Work to be completed: Repeat verbatim, and only, the lines of the data below, beginning at the line that contains "has exhibited us" and stopping after the line that contains "FLAVOURED ESPRESSO MENU WITHOUT".

Saved data entries:
-- Opening Marker --

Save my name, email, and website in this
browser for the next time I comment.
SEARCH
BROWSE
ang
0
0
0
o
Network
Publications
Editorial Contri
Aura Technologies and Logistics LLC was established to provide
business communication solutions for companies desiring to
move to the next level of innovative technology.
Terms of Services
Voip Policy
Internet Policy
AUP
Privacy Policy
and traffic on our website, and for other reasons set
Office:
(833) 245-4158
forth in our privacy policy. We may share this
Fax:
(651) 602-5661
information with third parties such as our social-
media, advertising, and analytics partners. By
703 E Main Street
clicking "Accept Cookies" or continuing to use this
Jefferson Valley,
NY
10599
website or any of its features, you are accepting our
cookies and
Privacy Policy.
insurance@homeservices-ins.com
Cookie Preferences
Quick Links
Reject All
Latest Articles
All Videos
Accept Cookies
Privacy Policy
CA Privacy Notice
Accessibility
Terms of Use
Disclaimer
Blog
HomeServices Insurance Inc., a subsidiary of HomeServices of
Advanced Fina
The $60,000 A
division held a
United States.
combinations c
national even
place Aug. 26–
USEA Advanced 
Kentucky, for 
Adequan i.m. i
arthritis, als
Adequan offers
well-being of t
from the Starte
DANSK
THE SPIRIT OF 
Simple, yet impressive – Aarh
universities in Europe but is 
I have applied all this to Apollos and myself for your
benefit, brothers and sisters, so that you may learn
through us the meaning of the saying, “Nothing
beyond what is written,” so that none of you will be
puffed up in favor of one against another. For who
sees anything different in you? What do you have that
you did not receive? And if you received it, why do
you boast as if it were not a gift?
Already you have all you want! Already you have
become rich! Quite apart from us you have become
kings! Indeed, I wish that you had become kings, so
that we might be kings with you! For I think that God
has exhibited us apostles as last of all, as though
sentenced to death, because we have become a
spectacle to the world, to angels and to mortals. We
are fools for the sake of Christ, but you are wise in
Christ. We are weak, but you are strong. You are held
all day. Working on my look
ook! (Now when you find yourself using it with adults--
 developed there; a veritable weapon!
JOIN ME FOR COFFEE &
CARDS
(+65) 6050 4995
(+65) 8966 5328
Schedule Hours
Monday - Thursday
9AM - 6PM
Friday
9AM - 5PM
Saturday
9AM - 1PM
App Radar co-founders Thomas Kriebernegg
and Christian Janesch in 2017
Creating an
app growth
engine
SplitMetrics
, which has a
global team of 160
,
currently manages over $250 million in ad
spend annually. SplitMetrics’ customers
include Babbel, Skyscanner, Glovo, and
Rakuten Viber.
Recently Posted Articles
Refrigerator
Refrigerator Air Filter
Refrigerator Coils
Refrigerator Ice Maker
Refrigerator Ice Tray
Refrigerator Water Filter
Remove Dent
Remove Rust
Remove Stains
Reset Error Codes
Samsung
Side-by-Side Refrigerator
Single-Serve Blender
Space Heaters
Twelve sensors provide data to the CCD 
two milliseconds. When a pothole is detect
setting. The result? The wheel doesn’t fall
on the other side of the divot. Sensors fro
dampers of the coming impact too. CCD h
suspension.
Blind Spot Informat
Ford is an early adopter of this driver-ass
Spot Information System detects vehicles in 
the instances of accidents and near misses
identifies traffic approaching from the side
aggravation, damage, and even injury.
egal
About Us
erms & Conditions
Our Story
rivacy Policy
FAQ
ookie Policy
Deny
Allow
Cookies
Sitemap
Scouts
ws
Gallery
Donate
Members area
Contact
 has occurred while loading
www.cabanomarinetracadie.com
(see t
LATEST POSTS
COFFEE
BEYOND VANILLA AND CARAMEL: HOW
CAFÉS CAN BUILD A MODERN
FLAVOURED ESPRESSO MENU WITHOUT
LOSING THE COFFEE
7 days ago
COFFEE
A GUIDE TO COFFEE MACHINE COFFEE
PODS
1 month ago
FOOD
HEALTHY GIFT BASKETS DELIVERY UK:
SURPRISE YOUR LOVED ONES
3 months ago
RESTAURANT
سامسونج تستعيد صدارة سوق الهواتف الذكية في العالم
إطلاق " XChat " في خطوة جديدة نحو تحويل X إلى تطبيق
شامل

-- Closing Marker --

Solution for this exercise:
has exhibited us apostles as last of all, as though
sentenced to death, because we have become a
spectacle to the world, to angels and to mortals. We
are fools for the sake of Christ, but you are wise in
Christ. We are weak, but you are strong. You are held
all day. Working on my look
ook! (Now when you find yourself using it with adults--
 developed there; a veritable weapon!
JOIN ME FOR COFFEE &
CARDS
(+65) 6050 4995
(+65) 8966 5328
Schedule Hours
Monday - Thursday
9AM - 6PM
Friday
9AM - 5PM
Saturday
9AM - 1PM
App Radar co-founders Thomas Kriebernegg
and Christian Janesch in 2017
Creating an
app growth
engine
SplitMetrics
, which has a
global team of 160
,
currently manages over $250 million in ad
spend annually. SplitMetrics’ customers
include Babbel, Skyscanner, Glovo, and
Rakuten Viber.
Recently Posted Articles
Refrigerator
Refrigerator Air Filter
Refrigerator Coils
Refrigerator Ice Maker
Refrigerator Ice Tray
Refrigerator Water Filter
Remove Dent
Remove Rust
Remove Stains
Reset Error Codes
Samsung
Side-by-Side Refrigerator
Single-Serve Blender
Space Heaters
Twelve sensors provide data to the CCD 
two milliseconds. When a pothole is detect
setting. The result? The wheel doesn’t fall
on the other side of the divot. Sensors fro
dampers of the coming impact too. CCD h
suspension.
Blind Spot Informat
Ford is an early adopter of this driver-ass
Spot Information System detects vehicles in 
the instances of accidents and near misses
identifies traffic approaching from the side
aggravation, damage, and even injury.
egal
About Us
erms & Conditions
Our Story
rivacy Policy
FAQ
ookie Policy
Deny
Allow
Cookies
Sitemap
Scouts
ws
Gallery
Donate
Members area
Contact
 has occurred while loading
www.cabanomarinetracadie.com
(see t
LATEST POSTS
COFFEE
BEYOND VANILLA AND CARAMEL: HOW
CAFÉS CAN BUILD A MODERN
FLAVOURED ESPRESSO MENU WITHOUT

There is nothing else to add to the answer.